Here's what I think is happening.

For almost a century, Democrats have consistently created government wealth redistribution programs that create dependency in the general population, because people who depend on taxpayer largesse tend to want it to continue. So, they vote for Democrats.

The so-called "Great Society" and subsequent government giveaways like welfare, Section 8 housing, SNAP, Obamacare, etc. have all siphoned wealth from middle class taxpayers (makers) that Democrats have then used to buy votes from low-income welfare-dependent people (takers). This worked fine, until the crazies began pushing platform policies that many members of traditional Democrat voting blocs found repugnant, often for religious reasons.

In the last decade or so, some Democrats have come to realize that their traditionally solid demographic groups are slowly moving up the economic ladder, and the newly-minted makers found themselves averse to being taxed heavily to support the takers.

Recognizing that their traditional base was shrinking, a few Democrats began to think of ways to create a new underclass of benefit-dependent voters.

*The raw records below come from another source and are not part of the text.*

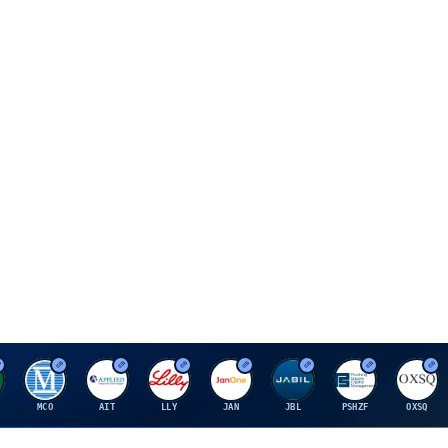
M
A
E
J
J
P
O
MCO
AIT
LLY
JAN
JBL
PSHZF
OXSQ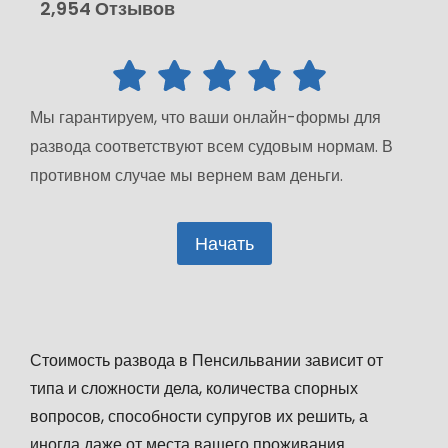
2,954 Отзывов
Мы гарантируем, что ваши онлайн-формы для
развода соответствуют всем судовым нормам. В
противном случае мы вернем вам деньги.
Начать
Стоимость развода в Пенсильвании зависит от
типа и сложности дела, количества спорных
вопросов, способности супругов их решить, а
иногда даже от места вашего проживания.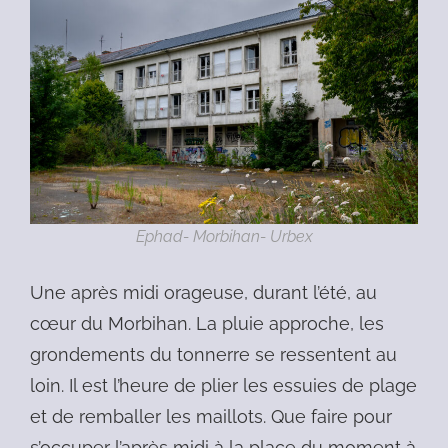
Ephad- Morbihan- Urbex
Une après midi orageuse, durant l’été, au
cœur du Morbihan. La pluie approche, les
grondements du tonnerre se ressentent au
loin. Il est l’heure de plier les essuies de plage
et de remballer les maillots. Que faire pour
s’occuper l’après midi à la place du moment à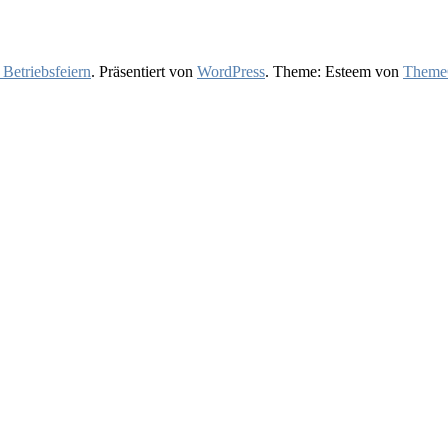
 Betriebsfeiern
. Präsentiert von
WordPress
. Theme: Esteem von
ThemeG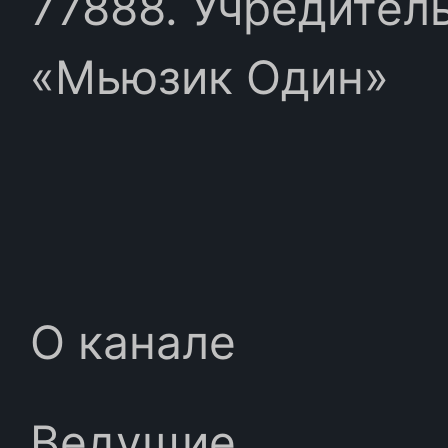
77888. Учредител
«Мьюзик Один»
О канале
Ведущие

I believe that is the reason why the Autopen Administration refused to enforce immigration laws and let ~20,000,000 largely unvetted illegal aliens into the country, many of whom found ways to make themselves eligible for various Democrat wealth redistribution programs, legally or illicitly. Why wouldn't they? Numerous "charities" and NGOs (many funded by tax dollars and all of them tax-exempt) were eager to help them circumvent the law and eligibility requirements.

Lulled into a false sense of security by an overreliance on historical presidential voting patterns (the incumbent effect), a lot of Democrats complacently figured there was no way Trump could win in 2024 after their lawfare offensive, so they were confident a re-elected Biden Administration could push through amnesty and voila!: 20,000,000 new, poor Democrat voters to ensure another 50 years of Democrat dominance.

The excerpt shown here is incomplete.